Bug 707289

Summary: Text extraction with missing word separation
Product: MuPDF Reporter: Jorj <jorj.x.mckie>
Component: mupdfAssignee: Julian Smith <julian.smith>
Status: UNCONFIRMED ---    
Severity: normal    
Priority: P2    
Version: 1.23.4   
Hardware: PC   
OS: All   
Customer: Word Size: ---
Attachments: look at page 12 (1-based) to reproduce.

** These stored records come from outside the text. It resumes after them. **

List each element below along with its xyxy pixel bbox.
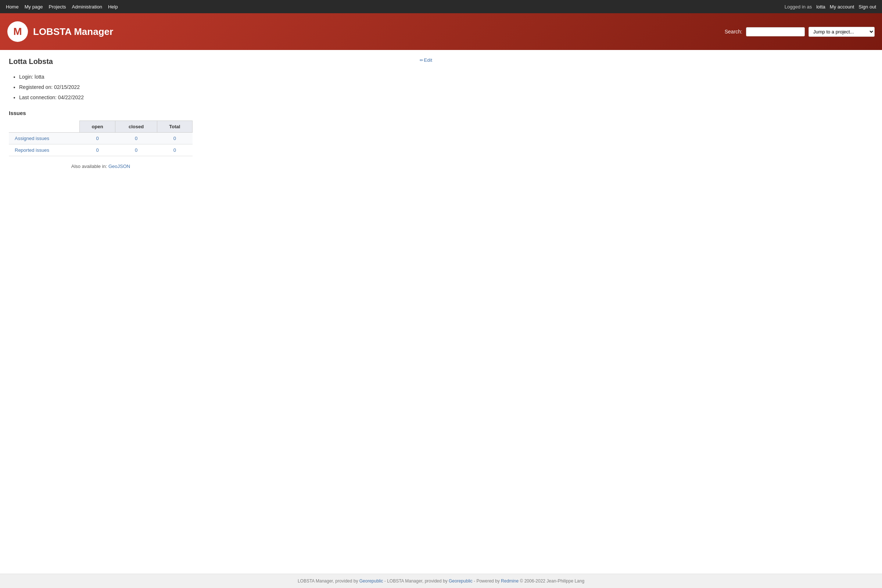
logo: M — [8, 21, 28, 42]
nav-mypage[interactable]: My page — [25, 4, 43, 9]
login-label: Login: — [19, 74, 33, 80]
logged-in-label: Logged in as — [784, 4, 812, 9]
reported-issues-total: 0 — [157, 144, 192, 156]
reported-issues-label: Reported issues — [9, 144, 80, 156]
logged-in-user[interactable]: lotta — [816, 4, 825, 9]
registered-label: Registered on: — [19, 84, 52, 90]
issues-table-head: open closed Total — [9, 121, 193, 133]
geojson-link[interactable]: GeoJSON — [108, 164, 130, 169]
reported-issues-closed: 0 — [116, 144, 157, 156]
also-available: Also available in: GeoJSON — [9, 164, 193, 169]
brand-name: LOBSTA Manager — [33, 26, 113, 38]
also-available-text: Also available in: — [71, 164, 107, 169]
issues-section-title: Issues — [9, 110, 432, 116]
nav-home[interactable]: Home — [6, 4, 19, 9]
jump-to-project-select[interactable]: Jump to a project... — [808, 27, 874, 37]
search-area: Search: Jump to a project... — [725, 27, 874, 37]
search-label: Search: — [725, 28, 742, 34]
page-header-row: ✏Edit Lotta Lobsta — [9, 57, 432, 66]
nav-projects[interactable]: Projects — [49, 4, 66, 9]
nav-administration[interactable]: Administration — [72, 4, 102, 9]
nav-right: Logged in as lotta My account Sign out — [784, 4, 876, 9]
assigned-issues-link[interactable]: Assigned issues — [15, 136, 49, 141]
user-info: Login: lotta Registered on: 02/15/2022 L… — [9, 72, 432, 102]
my-account-link[interactable]: My account — [830, 4, 854, 9]
table-row: Reported issues 0 0 0 — [9, 144, 193, 156]
assigned-issues-open: 0 — [80, 133, 116, 144]
last-connection-item: Last connection: 04/22/2022 — [19, 92, 432, 102]
reported-issues-open: 0 — [80, 144, 116, 156]
registered-item: Registered on: 02/15/2022 — [19, 82, 432, 92]
issues-col-total: Total — [157, 121, 192, 133]
edit-link[interactable]: ✏Edit — [420, 57, 432, 63]
issues-col-label — [9, 121, 80, 133]
issues-table: open closed Total Assigned issues 0 0 0 … — [9, 120, 193, 156]
last-connection-value: 04/22/2022 — [58, 94, 84, 100]
nav-help[interactable]: Help — [108, 4, 118, 9]
issues-col-open: open — [80, 121, 116, 133]
assigned-issues-total: 0 — [157, 133, 192, 144]
reported-issues-link[interactable]: Reported issues — [15, 147, 49, 153]
edit-icon: ✏ — [420, 58, 423, 63]
header-banner: M LOBSTA Manager Search: Jump to a proje… — [0, 13, 882, 50]
last-connection-label: Last connection: — [19, 94, 57, 100]
registered-value: 02/15/2022 — [54, 84, 80, 90]
issues-table-body: Assigned issues 0 0 0 Reported issues 0 … — [9, 133, 193, 156]
main-content: ✏Edit Lotta Lobsta Login: lotta Register… — [0, 50, 441, 176]
login-value: lotta — [34, 74, 44, 80]
assigned-issues-closed: 0 — [116, 133, 157, 144]
page-title: Lotta Lobsta — [9, 57, 432, 66]
login-item: Login: lotta — [19, 72, 432, 82]
issues-table-header-row: open closed Total — [9, 121, 193, 133]
search-input[interactable] — [746, 27, 805, 36]
sign-out-link[interactable]: Sign out — [858, 4, 876, 9]
brand: M LOBSTA Manager — [8, 21, 113, 42]
top-navigation: Home My page Projects Administration Hel… — [0, 0, 882, 13]
user-info-list: Login: lotta Registered on: 02/15/2022 L… — [9, 72, 432, 102]
assigned-issues-label: Assigned issues — [9, 133, 80, 144]
table-row: Assigned issues 0 0 0 — [9, 133, 193, 144]
nav-left: Home My page Projects Administration Hel… — [6, 4, 118, 9]
issues-col-closed: closed — [116, 121, 157, 133]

Description Jorj 2023-10-23 16:49:03 UTC
Created attachment 24993 [details]
look at page 12 (1-based) to reproduce.

Word separation not recognized in attached file.
`mutool draw -o test.txt test.pdf` does not recognize word breaks and delivers:
"sureenough,bothfellwiththesameaccelerationandreachedthe"
instead of:
"sure enough, both fell with the same acceleration and reached the"
Comment 1 Jorj 2023-10-23 16:59:01 UTC
The associated PyMuPDF issue on Github: https://github.com/pymupdf/PyMuPDF/issues/2755
Comment 2 Tor Andersson 2023-11-14 16:41:25 UTC
commit b9d3868c390017eadeb36a864771a2cb673504ca
Author: Tor Andersson <tor.andersson@artifex.com>
Date:   Wed Nov 8 17:12:37 2023 +0100

    Set space width in fz_font for use with stext-device.
    
    Base missing space detection on values scaled with the font's actual
    space width when it is available.
Comment 3 Tor Andersson 2023-11-14 23:31:24 UTC
The commit that fixed this bug has been reverted because it caused problems with another file.